Boundary testing is grounded in the observation that the density of bugs is much higher near boundaries than in the middle of a valid range. A grade classifier that works correctly for scores of 55, 65, and 75 almost certainly works correctly for 58, 63, and 72 as well — because the same code path handles all of them. But the code path that handles 50 might be different from the code path that handles 49, because there is a condition boundary between them. The boundary is where the code makes a decision, and decisions are where mistakes are made.

This is formalised in the testing concept of equivalence partitioning: divide the input space into regions (partitions) where the program behaves identically, then test one value from each partition plus the boundary between adjacent partitions. If a function behaves correctly for one value in a partition, it is likely correct for all values in that partition — so testing the representative and the boundaries gives maximum coverage with minimum test cases.

5   User Testing in Practice

Basic Idea

User testing means giving your program to someone who did not build it and observing what happens. The key word is observing — not explaining, not helping, not correcting. You watch.

What you are looking for:

  • Moments where they stop and look confused
  • Things they try that you did not expect
  • Inputs they enter that you did not design for
  • Features they look for that do not exist
  • Things they understand immediately without any help

All of these are evidence. You record what you observe — not what you think of their choices, not what they should have done. What they actually did, and what happened.

At a Deeper Level

The hardest part of user testing is staying quiet. When a user does something unexpected — tries to enter a name where you expected a number, clicks something that does not respond, stares at an output message that seems obvious to you — the instinct is to explain. Do not explain. The confusion is data. If your program requires explanation to use, that is a finding.

After the session, ask the user a small number of focused questions. "Was there a moment where you were not sure what to do?" is more useful than "Did you like it?" Good questions produce specific observations; vague questions produce vague answers that are hard to act on.

Record what you observed in writing, in enough detail that you could act on it. "User was confused" is not a useful record. "User typed their name when the prompt said 'Enter score' — stopped and looked at the screen for about ten seconds, then typed a number" is a useful record.
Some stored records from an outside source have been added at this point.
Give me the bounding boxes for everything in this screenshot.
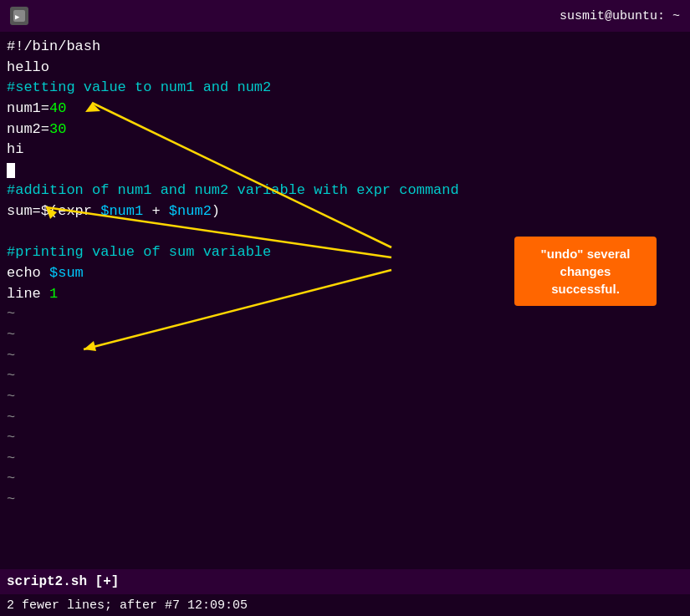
code-line-3: #setting value to num1 and num2 [7,78,683,99]
sum-ref: $sum [49,265,84,281]
num2-ref: $num2 [169,203,212,219]
tilde-8: ~ [7,449,683,470]
annotation-box: "undo" severalchanges successful. [514,237,657,306]
line-num: 1 [49,286,58,302]
status-bar: script2.sh [+] [0,569,690,594]
tilde-10: ~ [7,490,683,511]
code-line-7 [7,160,683,181]
echo-cmd: echo [7,265,49,281]
hi-text: hi [7,141,23,157]
comment-3: #printing value of sum variable [7,244,271,260]
tilde-6: ~ [7,408,683,429]
svg-text:▶: ▶ [15,13,20,21]
num1-ref: $num1 [100,203,143,219]
hello-text: hello [7,59,49,75]
code-line-4: num1=40 [7,99,683,120]
status-message: 2 fewer lines; after #7 12:09:05 [7,598,248,613]
tilde-1: ~ [7,304,683,325]
tilde-2: ~ [7,325,683,346]
num2-value: 30 [49,121,66,137]
terminal-icon: ▶ [10,7,28,25]
filename-status: script2.sh [+] [7,574,119,589]
num2-label: num2= [7,121,49,137]
code-line-2: hello [7,58,683,79]
line-text: line [7,286,49,302]
plus-op: + [143,203,169,219]
username-display: susmit@ubuntu: ~ [560,9,680,23]
sum-close: ) [212,203,220,219]
code-line-9: sum=$(expr $num1 + $num2) [7,201,683,222]
num1-value: 40 [49,100,66,116]
code-line-5: num2=30 [7,120,683,140]
tilde-5: ~ [7,387,683,408]
num1-label: num1= [7,100,49,116]
tilde-7: ~ [7,428,683,449]
title-bar: ▶ susmit@ubuntu: ~ [0,0,690,32]
shebang: #!/bin/bash [7,38,100,54]
tilde-3: ~ [7,346,683,367]
cursor-block [7,163,15,178]
code-line-6: hi [7,140,683,160]
tilde-9: ~ [7,469,683,490]
tilde-4: ~ [7,366,683,387]
bottom-bar: 2 fewer lines; after #7 12:09:05 [0,594,690,616]
code-line-8: #addition of num1 and num2 variable with… [7,181,683,201]
sum-assign: sum=$(expr [7,203,100,219]
code-line-1: #!/bin/bash [7,37,683,58]
comment-2: #addition of num1 and num2 variable with… [7,182,459,198]
comment-1: #setting value to num1 and num2 [7,79,271,95]
editor-area: #!/bin/bash hello #setting value to num1… [0,32,690,569]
It identifies a specific prompt that may need to be made clearer.

One tester is not enough; two or three is a minimum

A single user test tells you what one person did on one occasion. Some observations will be specific to that person's habits or prior experience. When two or three testers independently have the same confusion at the same point in your program, that confusion is reliable evidence of a real usability problem worth fixing. Observations that only one tester experienced may or may not represent a real problem — note them but treat them as lower priority.

At the Deepest Level

The principle behind staying quiet during user testing is that you are trying to observe behaviour in its natural state. As soon as you explain, help, or correct, you have changed the thing you are studying. The user is no longer interacting with your program; they are interacting with your program plus your explanation. This is called the observer effect in research methodology — the act of observation changes the phenomenon being observed.

Professional usability researchers use a technique called think-aloud protocol: they ask users to narrate what they are thinking as they use the product, without the researcher responding. This gives a continuous stream of qualitative data about the user's mental model, their expectations, and where those expectations are violated. For Grade 9 projects, a simplified version — asking the user to say out loud what they are trying to do, without the developer responding — produces similar insight without formal training.

6   Playtest Testing in Practice

Basic Idea

Playtesting applies to games and interactive programs. The core method is the same as user testing — someone who did not build the program uses it while you observe — but the questions you are asking are different.

In user testing, you are asking: can they use it? In playtesting, you are asking: is the experience what you intended?

  • Did they understand the rules without reading documentation?
  • Did they find the difficulty appropriate — not too easy, not too frustrating?
  • Did they want to play again, or did they stop as soon as they could?
  • Did they discover interactions or strategies you did not plan for?
  • Were there moments of genuine engagement or delight?
  • Were there moments of confusion, boredom, or frustration?

Playtest evidence is qualitative — it captures the texture of the experience, not just whether the program is correct.

At a Deeper Level

The most important thing to record during a playtest is not what the tester said — it is what they did. Did they read the instructions? Did they restart immediately after losing? Did they try the same strategy twice in a row? Did they laugh? Did they sigh? These behavioural observations are more reliable evidence than verbal responses, because what people say about an experience is often different from how they actually respond to it.

After the playtest, a short debrief is valuable: "What was the most confusing moment?" "Was there a rule you had to re-read?" "Did you feel like you understood why you won or lost?" These questions invite specific recollection rather than general evaluation. "It was fun" is not useful evidence. "I didn't understand why I lost at the end — I thought I had more time" is evidence you can act on.

Playtest evidence feeds directly into your evaluation. When you write about what worked and what did not work in your program, playtest observations are some of the most credible evidence you can cite — because they come from someone other than you, under real conditions, without coaching.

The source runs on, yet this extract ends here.